**The task:** Look for the word "para" in the data below, and copy every line that holds it.

**Information provided:**
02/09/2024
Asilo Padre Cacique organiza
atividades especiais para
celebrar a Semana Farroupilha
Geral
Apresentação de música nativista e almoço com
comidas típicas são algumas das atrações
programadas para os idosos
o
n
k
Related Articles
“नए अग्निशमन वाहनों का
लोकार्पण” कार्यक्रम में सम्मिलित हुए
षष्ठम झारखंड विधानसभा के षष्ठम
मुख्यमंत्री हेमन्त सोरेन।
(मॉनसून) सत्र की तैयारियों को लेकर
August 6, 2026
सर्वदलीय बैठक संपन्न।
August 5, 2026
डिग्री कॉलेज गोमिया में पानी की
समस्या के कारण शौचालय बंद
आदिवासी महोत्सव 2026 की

---

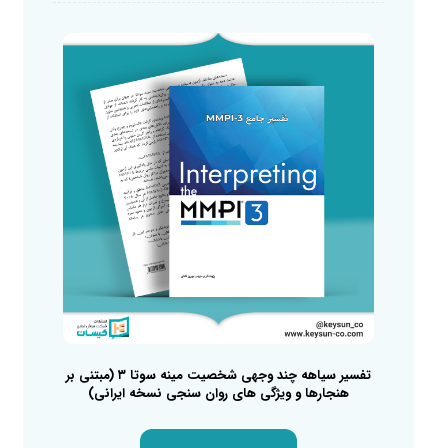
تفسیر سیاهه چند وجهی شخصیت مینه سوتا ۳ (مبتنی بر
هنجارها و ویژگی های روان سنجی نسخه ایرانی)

**Response below:**
atividades especiais para
programadas para os idosos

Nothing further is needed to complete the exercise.